Focusing on the issue of intent under the Davis harmless error test, the Bowen panel majority also held that the evidence as to Bowen’s guilt was overwhelming. 769 F.2d at 676. The majority correctly stated that in deciding whether the evidence was overwhelming as to defendant’s guilt, the “crucial inquiry relates to whether or not there is overwhelming evidence of intent.” Davis, 752 F.2d at 1521 n. 10, citing Connecticut v. Johnson, 460 U.S. 73, 86, 103 S.Ct. 969, 977, 74 L.Ed.2d 823 (plurality opinion), 460 U.S. at 97 n. 5, 103 S.Ct. at 983 n. 5 (1983) (Powell, J. dissenting).
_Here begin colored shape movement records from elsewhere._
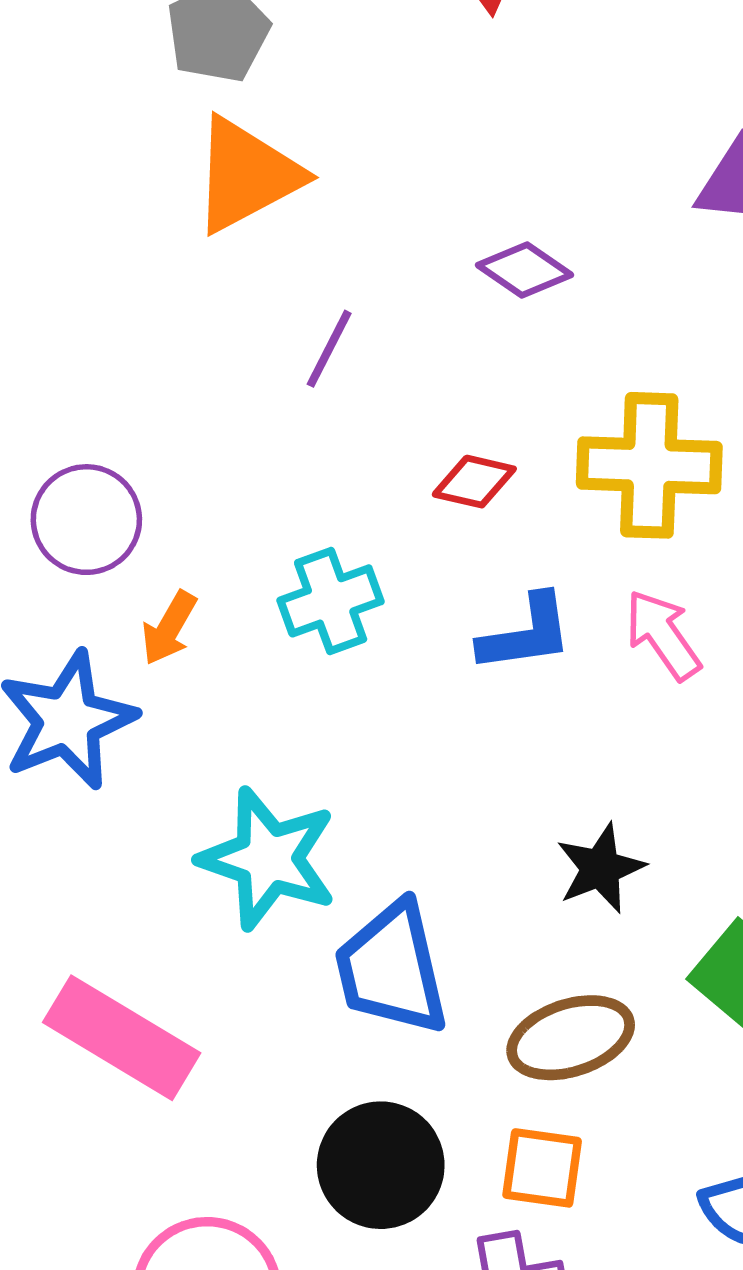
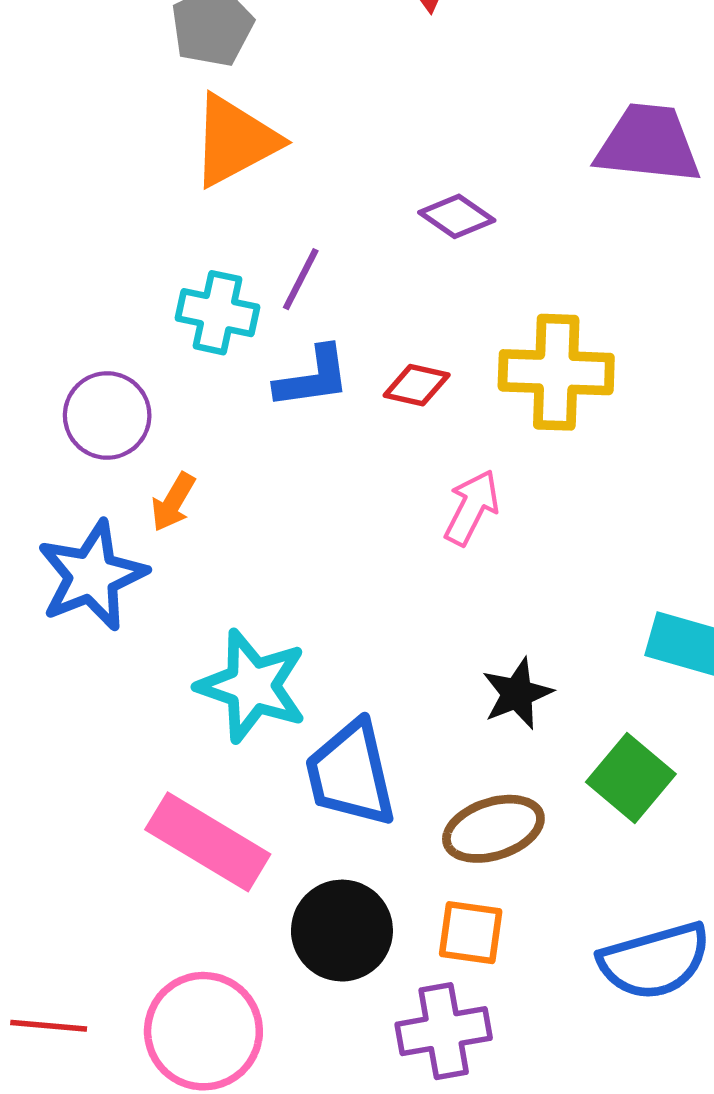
cyan cross: (331, 601) -> (218, 313), moved, turned 32
blue L-shape: (526, 634) -> (313, 378), moved
pink arrow: (663, 635) -> (472, 507), moved, turned 62
pink rectangle: (122, 1038) -> (208, 842), moved

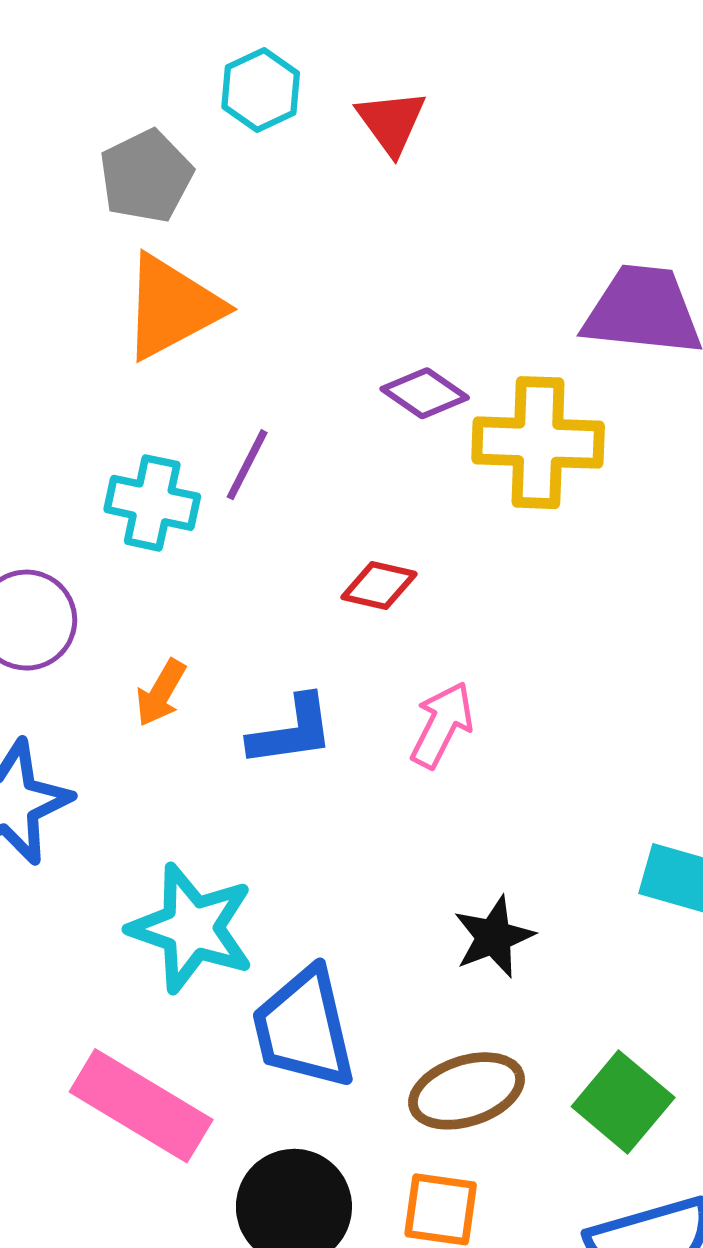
yellow cross: (556, 372) -> (538, 443), moved
blue L-shape: (313, 378) -> (291, 731), moved
orange arrow: (173, 502) -> (161, 693), moved
green square: (631, 778) -> (623, 1102), moved

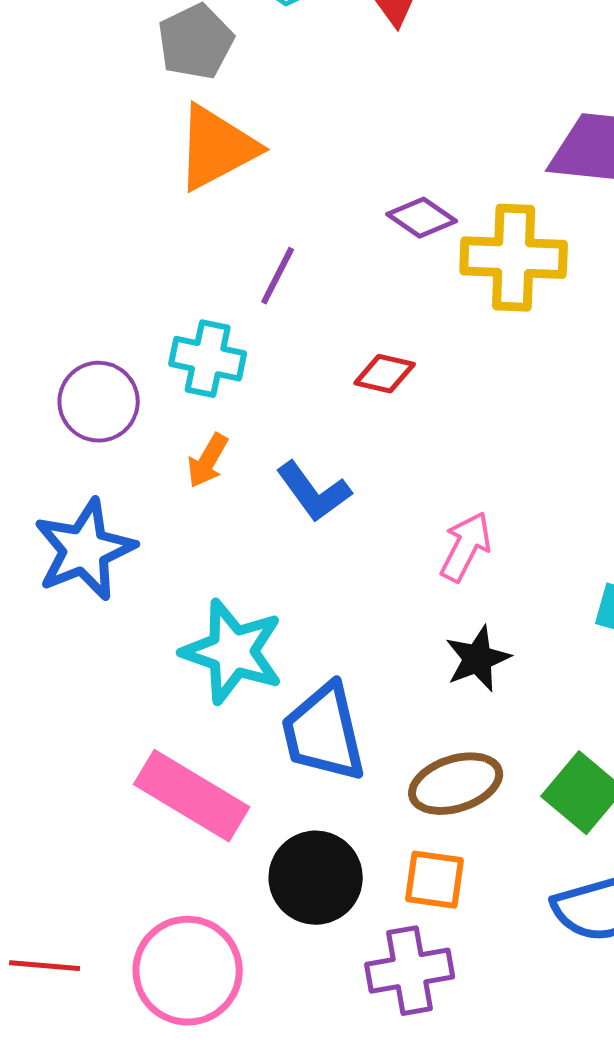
cyan cross: (152, 503) -> (208, 359), moved
pink arrow: (442, 725) -> (466, 547), moved
blue L-shape: (291, 731) -> (314, 492), turned 62

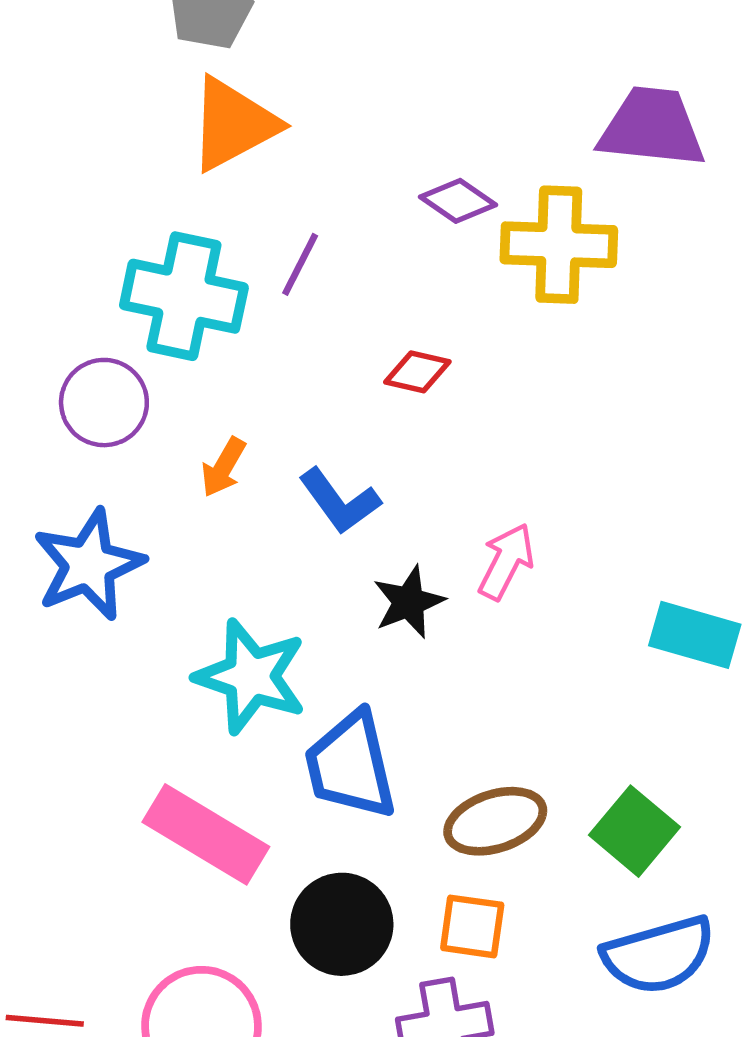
cyan cross: (208, 359) -> (184, 296), moved, size x1.5
black star: (478, 659) -> (409, 602), moved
See Miller, 775 F.2d at 1576. The panel majority, however, incorrectly applied this rule to Bowen’s case.
In finding that the evidence of Bowen’s intent to kill was overwhelming, the majority relied on Davis and the other non-involvement cases to hold that the victim’s death “obviously was not the result of accident, mistake, or negligence, but rather was the result of an ‘intentional’ act.” Bowen, 769 F.2d at 676. In these cases, however, intent was not a contested issue, see Davis, 752 F.2d at 1521, and the court could find overwhelming evidence of that intent directly from the facts surrounding the crime.
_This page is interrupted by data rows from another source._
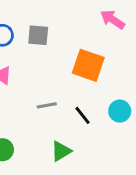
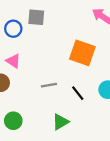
gray square: (38, 35) -> (36, 17), moved

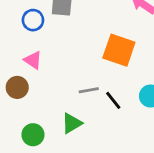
gray line: (49, 85) -> (89, 90), moved
green triangle: (60, 122) -> (72, 123), moved

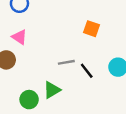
orange square: (119, 50) -> (92, 29), size x0.6
green circle: (33, 135) -> (29, 100), moved

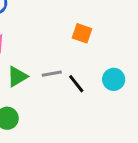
green triangle: (52, 90) -> (17, 76), moved

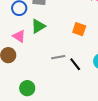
green triangle: (17, 76) -> (38, 26), moved

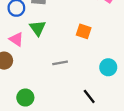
green triangle: (38, 26) -> (38, 28), turned -35
black line: (75, 64) -> (89, 96), moved

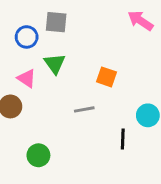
orange square: (84, 31) -> (106, 77), moved
black line: (89, 96) -> (123, 139), moved, turned 40

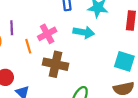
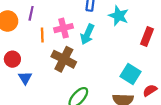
cyan arrow: (84, 32) -> (87, 34), moved, turned 90

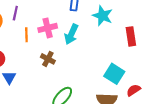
red rectangle: (147, 36) -> (131, 36), turned -30
brown cross: (64, 59) -> (48, 59), size x0.6

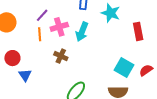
purple line: (15, 13) -> (42, 15), moved, turned 32
red semicircle: (134, 90) -> (146, 70), moved

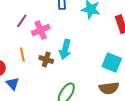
cyan arrow: (82, 32) -> (65, 49), moved
orange line: (40, 34) -> (22, 55), moved

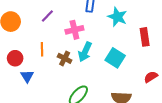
pink cross: (41, 30) -> (74, 30), moved
cyan square: (112, 62) -> (115, 58), moved

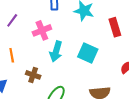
brown cross: (65, 58) -> (33, 75), moved

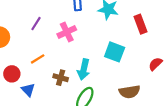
cyan arrow: (56, 51) -> (84, 69), moved
orange line: (12, 55) -> (38, 59), turned 72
When intent is at issue, however, we cannot infer overwhelming evidence of intent directly from the physical sequence that resulted in the victim’s death. We must also look at the evidence of defendant’s state of mind. There was substantial evidence at trial that Bowen, though not insane, may have lacked the intent required for murder. There was ambiguity in Bowen’s conduct, and there was conflicting expert testimony on his state of mind at the time of the crime.14 Under these circumstances, the Sandstrom error cannot be harmless on the overwhelming evidence ground.
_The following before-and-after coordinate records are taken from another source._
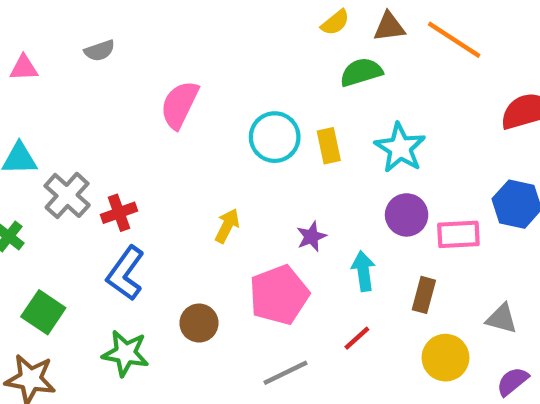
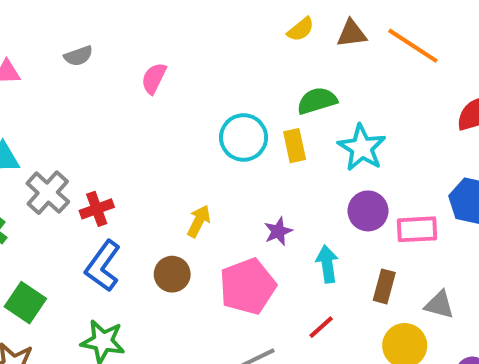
green semicircle: (361, 72) -> (317, 101), moved
pink semicircle: (180, 105) -> (154, 78), moved, size x0.7
gray triangle: (502, 319) -> (439, 305), moved
brown circle: (199, 323) -> (172, 274), moved

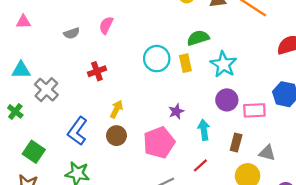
gray semicircle: (78, 56) -> (72, 33), moved
red cross: (97, 209) -> (97, 71), moved
yellow arrow: (199, 221) -> (116, 109), moved

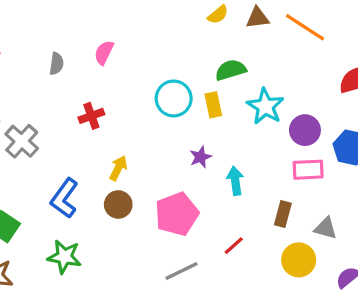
gray semicircle: (72, 33) -> (57, 64), turned -63
purple circle: (227, 100) -> (305, 130), moved
purple star: (176, 111) -> (201, 157), moved
cyan arrow: (204, 130) -> (235, 181), moved

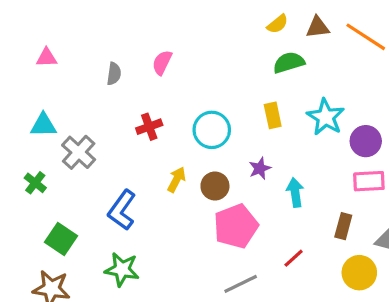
green semicircle: (231, 70) -> (289, 63), moved
cyan circle: (174, 98) -> (212, 130), moved
brown circle: (118, 204) -> (215, 186), moved

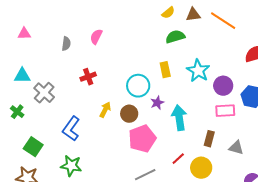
cyan circle: (212, 130) -> (138, 86), moved
cyan arrow: (295, 192) -> (179, 118), size x1.4
yellow circle: (359, 273) -> (201, 168), moved

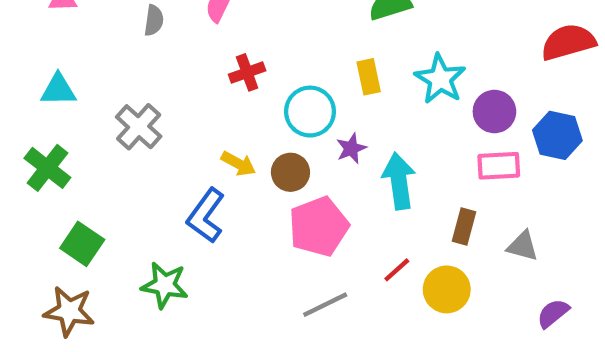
red cross: (88, 77) -> (247, 72), moved
gray cross: (44, 93) -> (139, 127), moved
yellow arrow: (105, 110) -> (238, 164), turned 91
green cross: (17, 112) -> (47, 168), size x1.5
blue L-shape: (71, 129) -> (206, 216), moved

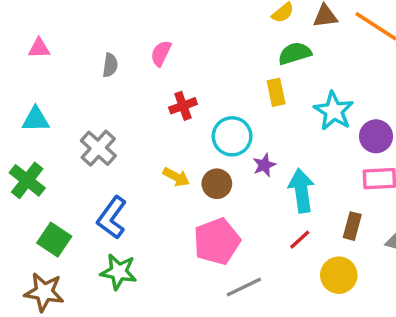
yellow rectangle: (369, 77) -> (276, 92), moved
blue L-shape: (206, 216) -> (112, 218), moved
pink pentagon: (319, 227) -> (217, 241), moved
red line: (397, 270) -> (300, 240), moved

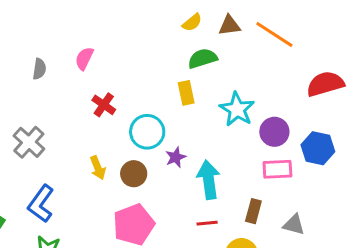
red cross: (183, 106) -> (104, 105), turned -35
yellow arrow: (176, 177) -> (98, 168), turned 40
red line: (300, 240) -> (207, 223), turned 36

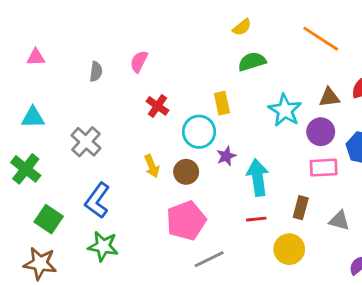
brown triangle: (230, 25) -> (329, 97), moved
yellow rectangle: (186, 93) -> (222, 103), moved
The district court’s holding on the Sand-strom issue must therefore be affirmed, with instructions to grant the writ of habe-as corpus unless the state affords Bowen a new trial.
IV.
Following the Supreme Court’s recent directive in Rose v. Clark, the Dix panel applied harmless error analysis to the Sandstrom errors. The panel held that the Sandstrom error at Dix’s trial was not harmless, and reversed the district court. Because we hold that intent ordinarily is at issue when the defendant raises an insanity defense, and that it was in the Dix trial, we agree with the Dix panel that the Sand-strom error at Dix’s trial was not harmless. The district court’s denial of habeas corpus relief on the Sandstrom issue must therefore be reversed, and the case remanded with instructions to grant the writ of habeas corpus, unless the state affords Dix a new trial.
No. 84-8327. AFFIRMED.
No. 84-8342. REVERSED and REMANDED with instructions.